The Corinthian, formerly the Nevsky Palace, dates from 1993 in its present incarnation but occupies a neo-classical mansion built by August Lange in 1861 and the former home of the Samoilov family — a grand St. Petersburg acting dynasty — that overlooks Stremyannaya Ulitsa. The main building housed the Hotel Hermes from 1920 to 1957 and the Baltiiskaya Hotel from 1958 to 1989. The hotel includes a museum about the Samoilovs.
Today it is part of the Malta-based Corinthia Hotels chain. One of the great five-star hotels in the city, it competes with the Grand Hotel Europe and the Astoria for luxury and A-list celebrities.
The 89-room Taleon Imperial Hotel at 15 Nevsky Prospekt is a modern hotel that trades on its lovingly restored historically accurate interiors. Opened in an 18th-century mansion and boasting enough polished marble, gold leaf and chandeliers to make Catherine the Great feel at home, its web site claims that “no hotel in the world” can offer the same kind of historic beauty. Come here for the “War and Peace” experience, in a film-set kind of way.
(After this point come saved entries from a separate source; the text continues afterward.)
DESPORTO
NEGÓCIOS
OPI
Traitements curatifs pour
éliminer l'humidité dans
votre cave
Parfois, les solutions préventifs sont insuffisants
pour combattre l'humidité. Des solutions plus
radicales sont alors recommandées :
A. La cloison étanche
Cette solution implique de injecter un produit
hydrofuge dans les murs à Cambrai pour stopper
The Antique Hotel Rakhmaninov on Kazanskaya Ulitsa, just behind the Kazan Cathedral off Nevsky Prospekt, recreates the Silver Age of Russian letters in an apartment where the composer lived in his youth. Described by one source as “half hotel, half museum,” the current management preserves Rakhmaninov’s own room, offers a historically themed upper floor and an artistically themed downstairs. Rather than focusing on the exploits of tsars and revolutionaries, the Rakhmaninov positions itself as part of St. Petersburg’s cultural history — and the prices are correspondingly more affordable for starving artists.